**Work required:**
The string "doença" appears in some lines of the entries that follow; copy each such line.
___ Supplied records ___
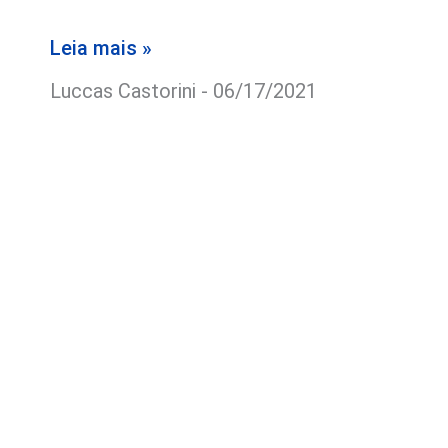
Leia mais »
Luccas Castorini
06/17/2021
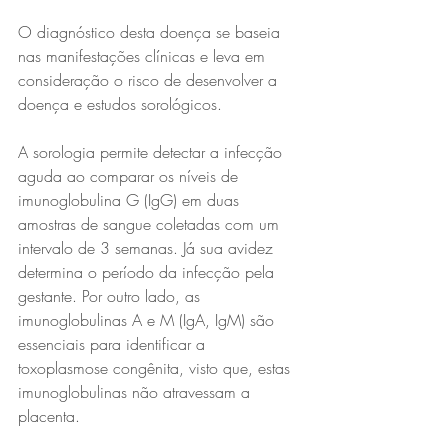
O diagnóstico desta doença se baseia 
nas manifestações clínicas e leva em 
consideração o risco de desenvolver a 
doença e estudos sorológicos.
A sorologia permite detectar a infecção 
aguda ao comparar os níveis de 
imunoglobulina G (IgG) em duas 
amostras de sangue coletadas com um 
intervalo de 3 semanas. Já sua avidez 
determina o período da infecção pela 
gestante. Por outro lado, as 
imunoglobulinas A e M (IgA, IgM) são 
essenciais para identificar a 
toxoplasmose congênita, visto que, estas 
imunoglobulinas não atravessam a 
placenta.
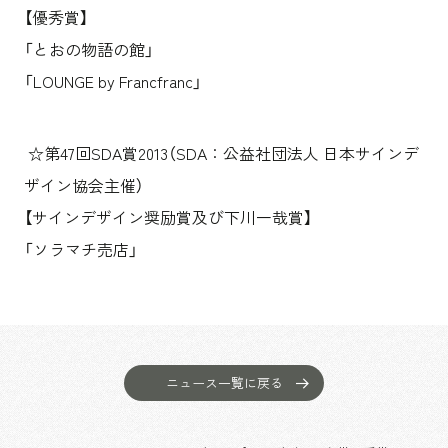
【優秀賞】
「とおの物語の館」
「LOUNGE by Francfranc」
☆第47回SDA賞2013（SDA：公益社団法人 日本サインデ
ザイン協会主催）
【サインデザイン奨励賞及び下川一哉賞】
「ソラマチ売店」
ニュース一覧に戻る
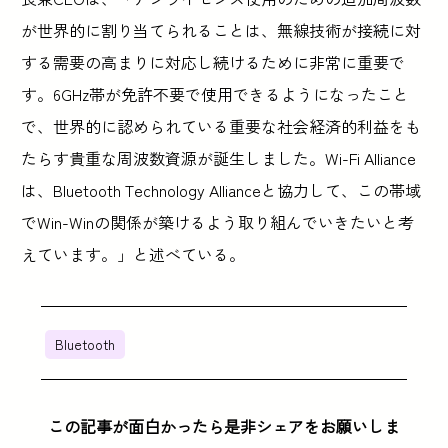
が世界的に割り当てられることは、無線技術が接続に対
する需要の高まりに対応し続けるために非常に重要で
す。6GHz帯が免許不要で使用できるようになったこと
で、世界的に認められている重要な社会経済的利益をも
たらす貴重な周波数資源が誕生しました。Wi-Fi Alliance
は、Bluetooth Technology Allianceと協力して、この帯域
でWin-Winの関係が築けるよう取り組んでいきたいと考
えています。」と述べている。
Bluetooth
この記事が面白かったら是非シェアをお願いしま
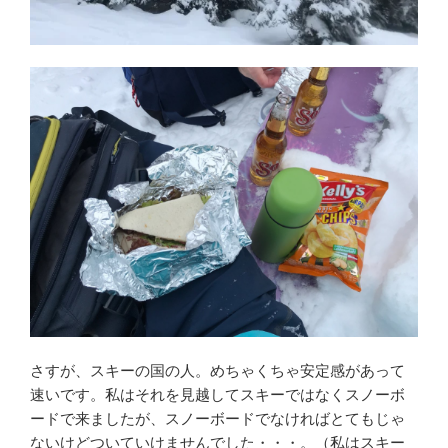
さすが、スキーの国の人。めちゃくちゃ安定感があって
速いです。私はそれを見越してスキーではなくスノーボ
ードで来ましたが、スノーボードでなければとてもじゃ
ないけどついていけませんでした・・・。（私はスキー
___
**Expected output:**
O diagnóstico desta doença se baseia 
doença e estudos sorológicos.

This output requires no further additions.